(Saved entries)
################
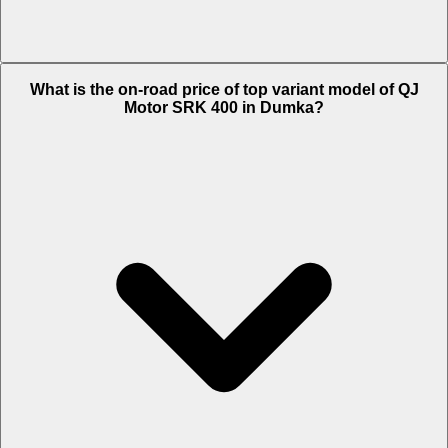
The Insurance charges of QJ Motor SRK 400 in Dumka is Rs. 6,204.
What is the on-road price of top variant model of QJ
Motor SRK 400 in Dumka?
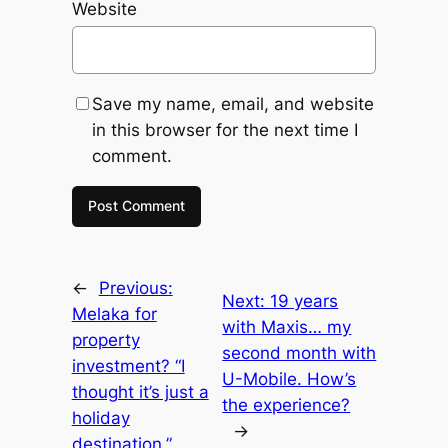
Website
Save my name, email, and website
in this browser for the next time I
comment.
←
Previous:
Next:
19 years
Melaka for
with Maxis… my
property
second month with
investment? “I
U-Mobile. How’s
thought it’s just a
the experience?
holiday
→
destination.”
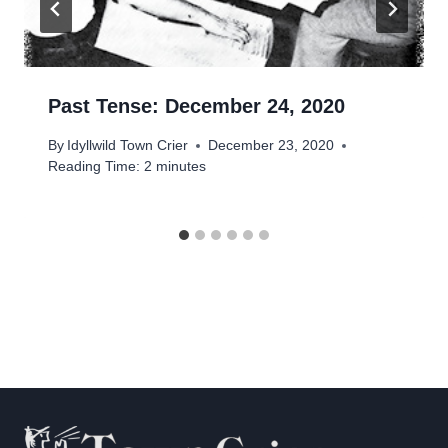
Past Tense: December 24, 2020
By
Idyllwild Town Crier
December 23, 2020
Reading Time:
2
minutes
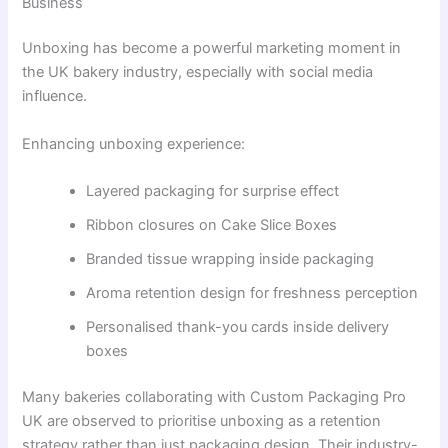
Business
Unboxing has become a powerful marketing moment in
the UK bakery industry, especially with social media
influence.
Enhancing unboxing experience:
Layered packaging for surprise effect
Ribbon closures on Cake Slice Boxes
Branded tissue wrapping inside packaging
Aroma retention design for freshness perception
Personalised thank-you cards inside delivery
boxes
Many bakeries collaborating with Custom Packaging Pro
UK are observed to prioritise unboxing as a retention
strategy rather than just packaging design. Their industry-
################
**What is required**
Reproduce the entries above without change, omitting all pictures.

**Task result**
The Insurance charges of QJ Motor SRK 400 in Dumka is Rs. 6,204.
What is the on-road price of top variant model of QJ
Motor SRK 400 in Dumka?
Website
Save my name, email, and website
in this browser for the next time I
comment.
←
Previous:
Next:
19 years
Melaka for
with Maxis… my
property
second month with
investment? “I
U-Mobile. How’s
thought it’s just a
the experience?
holiday
→
destination.”
Past Tense: December 24, 2020
By
Idyllwild Town Crier
December 23, 2020
Reading Time:
2
minutes
Business
Unboxing has become a powerful marketing moment in
the UK bakery industry, especially with social media
influence.
Enhancing unboxing experience:
Layered packaging for surprise effect
Ribbon closures on Cake Slice Boxes
Branded tissue wrapping inside packaging
Aroma retention design for freshness perception
Personalised thank-you cards inside delivery
boxes
Many bakeries collaborating with Custom Packaging Pro
UK are observed to prioritise unboxing as a retention
strategy rather than just packaging design. Their industry-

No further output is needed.